=== EXERCISE DESCRIPTION ===
Instruction for the entries below: return the part that opens with the line containing "Uhr für Sie" and closes with the line containing "La Tour de Isaac", exactly, and no pictures.

=== SUPPLIED ENTRIES ===
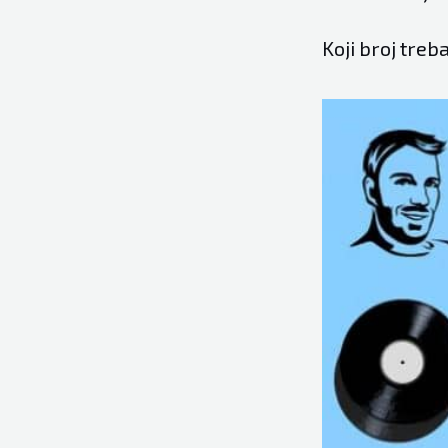
Koji broj treb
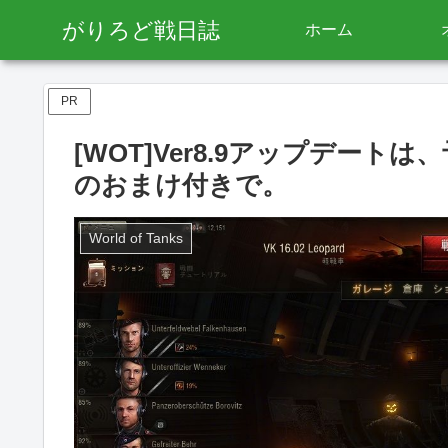
がりろど戦日誌
ホーム
PR
[WOT]Ver8.9アップデー
のおまけ付きで。
World of Tanks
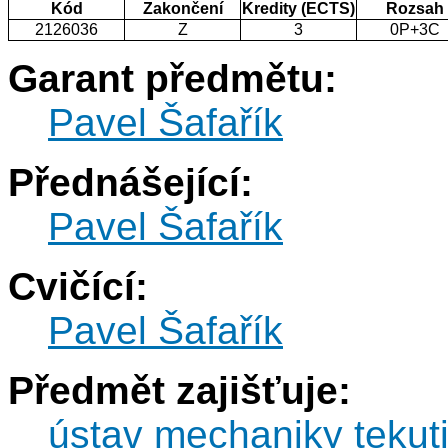
Kód
Zakončení
Kredity (ECTS)
Rozsah
2126036
Z
3
0P+3C
Garant předmětu:
Pavel Šafařík
Přednášející:
Pavel Šafařík
Cvičící:
Pavel Šafařík
Předmět zajišťuje:
ústav mechaniky tekut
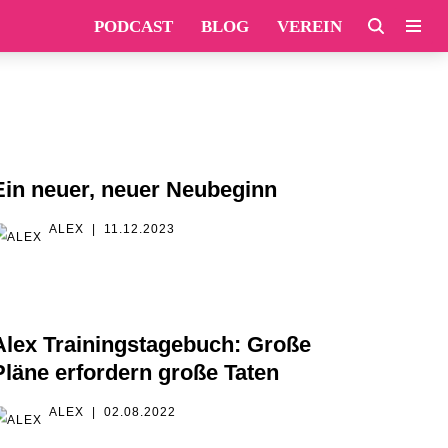
PODCAST
BLOG
VEREIN
Ein neuer, neuer Neubeginn
ALEX
11.12.2023
Alex Trainingstagebuch: Große
Pläne erfordern große Taten
ALEX
02.08.2022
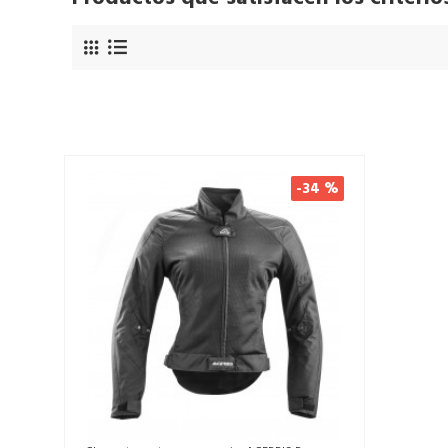
-34 %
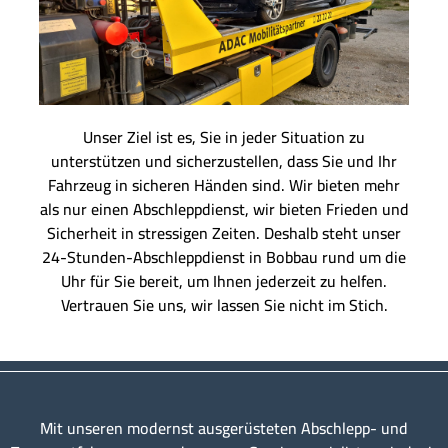
Unser Ziel ist es, Sie in jeder Situation zu
unterstützen und sicherzustellen, dass Sie und Ihr
Fahrzeug in sicheren Händen sind. Wir bieten mehr
als nur einen Abschleppdienst, wir bieten Frieden und
Sicherheit in stressigen Zeiten. Deshalb steht unser
24-Stunden-Abschleppdienst in Bobbau rund um die
Uhr für Sie bereit, um Ihnen jederzeit zu helfen.
Vertrauen Sie uns, wir lassen Sie nicht im Stich.
Mit unseren modernst ausgerüsteten Abschlepp- und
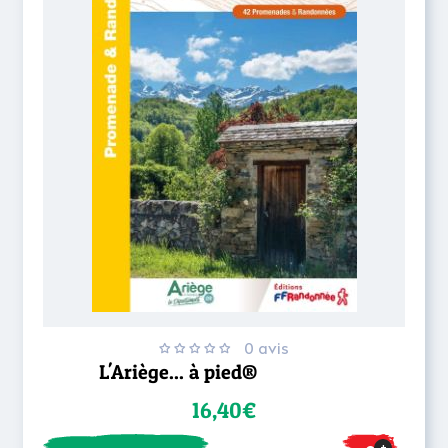
0 avis
L'Ariège... à pied®
16,40€
+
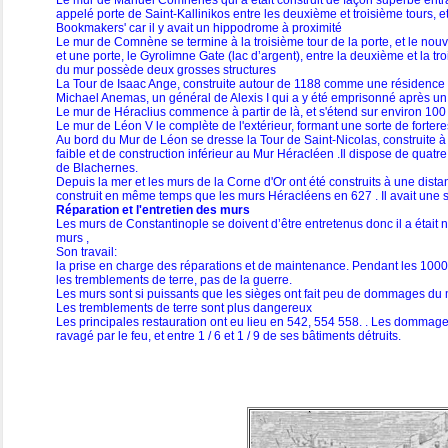
Le mur de Manuel Comnènes qui a était construit de façon superbe entrai
appelé porte de Saint-Kallinikos entre les deuxième et troisième tours, et
Bookmakers' car il y avait un hippodrome à proximité
Le mur de Comnène se termine à la troisième tour de la porte, et le nouve
et une porte, le Gyrolimne Gate (lac d’argent), entre la deuxième et la t
du mur possède deux grosses structures
La Tour de Isaac Ange, construite autour de 1188 comme une résidence po
Michael Anemas, un général de Alexis I qui a y été emprisonné après un
Le mur de Héraclius commence à partir de là, et s'étend sur environ 100 
Le mur de Léon V le complète de l'extérieur, formant une sorte de forter
Au bord du Mur de Léon se dresse la Tour de Saint-Nicolas, construite à
faible et de construction inférieur au Mur Héracléen .Il dispose de quatr
de Blachernes.
Depuis la mer et les murs de la Corne d'Or ont été construits à une distan
construit en même temps que les murs Héracléens en 627 . Il avait une se
Réparation et l'entretien des murs
Les murs de Constantinople se doivent d’être entretenus donc il a éta
murs ,
Son travail:
la prise en charge des réparations et de maintenance. Pendant les 1000
les tremblements de terre, pas de la guerre.
Les murs sont si puissants que les sièges ont fait peu de dommages du m
Les tremblements de terre sont plus dangereux
Les principales restauration ont eu lieu en 542, 554 558. . Les dommages
ravagé par le feu, et entre 1 / 6 et 1 / 9 de ses bâtiments détruits.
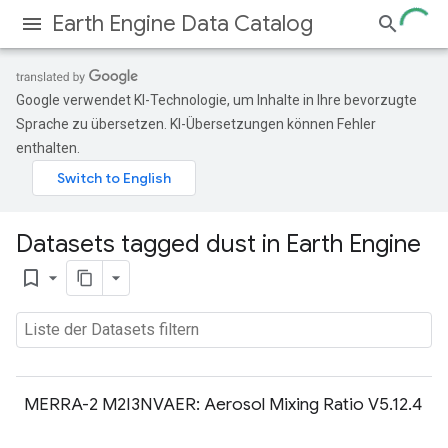
Earth Engine Data Catalog
Google verwendet KI-Technologie, um Inhalte in Ihre bevorzugte
Sprache zu übersetzen. KI-Übersetzungen können Fehler
enthalten.
Datasets tagged dust in Earth Engine
bookmark_border
MERRA-2 M2I3NVAER: Aerosol Mixing Ratio V5.12.4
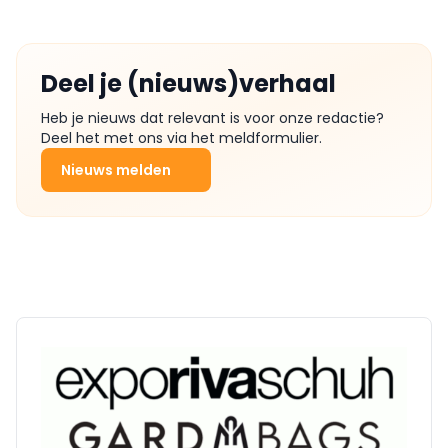
Deel je (nieuws)verhaal
Heb je nieuws dat relevant is voor onze redactie?
Deel het met ons via het meldformulier.
Nieuws melden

=== YOUR SOLUTION ===
Uhr für Sie bereit, um Ihnen jederzeit zu helfen.
Vertrauen Sie uns, wir lassen Sie nicht im Stich.
Mit unseren modernst ausgerüsteten Abschlepp- und
0 avis
L'Ariège... à pied®
16,40€
+
Le mur de Manuel Comnènes qui a était construit de façon superbe entrai
appelé porte de Saint-Kallinikos entre les deuxième et troisième tours, et
Bookmakers' car il y avait un hippodrome à proximité
Le mur de Comnène se termine à la troisième tour de la porte, et le nouve
et une porte, le Gyrolimne Gate (lac d’argent), entre la deuxième et la t
du mur possède deux grosses structures
La Tour de Isaac Ange, construite autour de 1188 comme une résidence po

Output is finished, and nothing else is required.